Each line of the entries below that includes "Super" belongs in your answer.

Records for this task Block Start

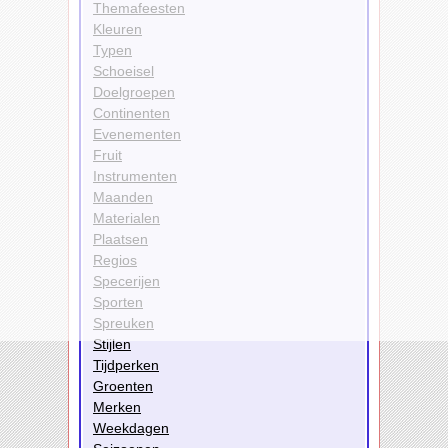
Themafeesten
Kleuren
Typen
Schoeisel
Doelgroepen
Continenten
Evenementen
Fruit
Instrumenten
Maanden
Materialen
Plaatsen
Regios
Specerijen
Sporten
Spreuken
Stijlen
Tijdperken
Groenten
Merken
Weekdagen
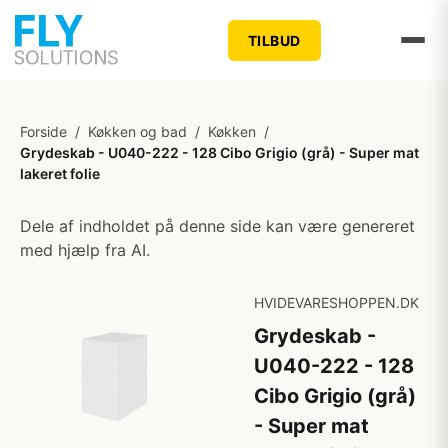
TILBUD
Forside
/
Køkken og bad
/
Køkken
/
Grydeskab - U040-222 - 128 Cibo Grigio (grå) - Super mat
lakeret folie
Dele af indholdet på denne side kan være genereret
med hjælp fra AI.
HVIDEVARESHOPPEN.DK
Grydeskab -
U040-222 - 128
Cibo Grigio (grå)
- Super mat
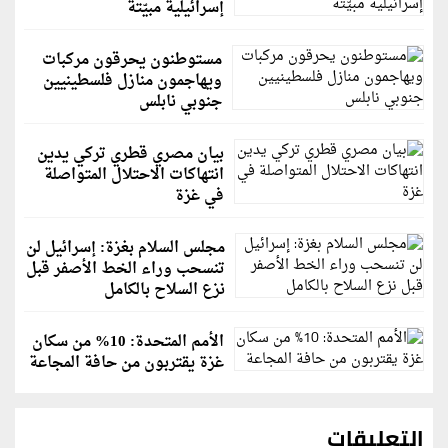
إسرائيلية مبيّتة
مستوطنون يحرقون مركبات
ويهاجمون منازل فلسطينيين
جنوبي نابلس
بيان مصري قطري تركي يدين
انتهاكات الاحتلال المتواصلة
في غزة
مجلس السلام بغزة: إسرائيل لن
تنسحب وراء الخط الأصفر قبل
نزع السلاح بالكامل
الأمم المتحدة: 10% من سكان
غزة يقتربون من حافة المجاعة
التعليقات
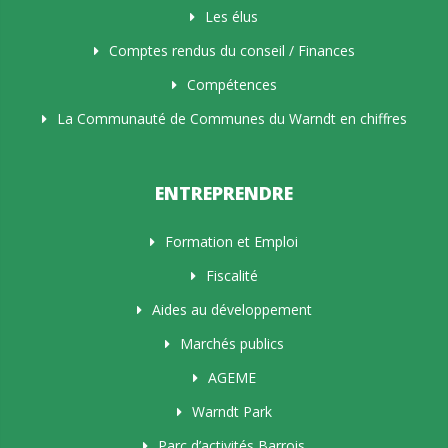
Les élus
Comptes rendus du conseil / Finances
Compétences
La Communauté de Communes du Warndt en chiffres
ENTREPRENDRE
Formation et Emploi
Fiscalité
Aides au développement
Marchés publics
AGEME
Warndt Park
Parc d’activités Barrois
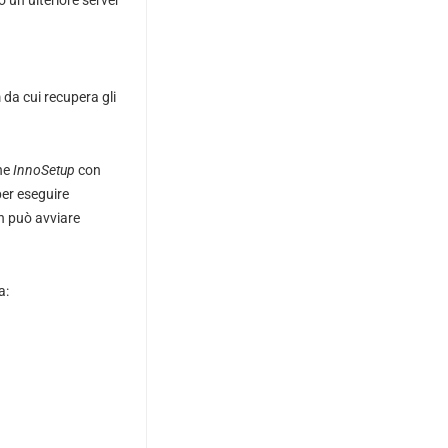
 un ulteriore server
 da cui recupera gli
one
InnoSetup
con
per eseguire
on può avviare
a:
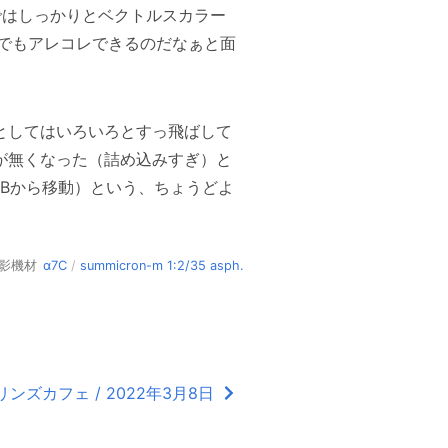
ではしっかりとベクトルスカラー
でもアレコレできるのだなぁと面
としてはいろいろとすっ飛ばして
が無くなった（詰め込みすぎ）と
学Bから移動）という、ちょうどよ
影機材
α7C
/
summicron-m 1:2/35 asph.
ンズカフェ / 2022年3月8日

Records for this task Block End

● **Output of the exercise**
Grydeskab - U040-222 - 128 Cibo Grigio (grå) - Super mat
- Super mat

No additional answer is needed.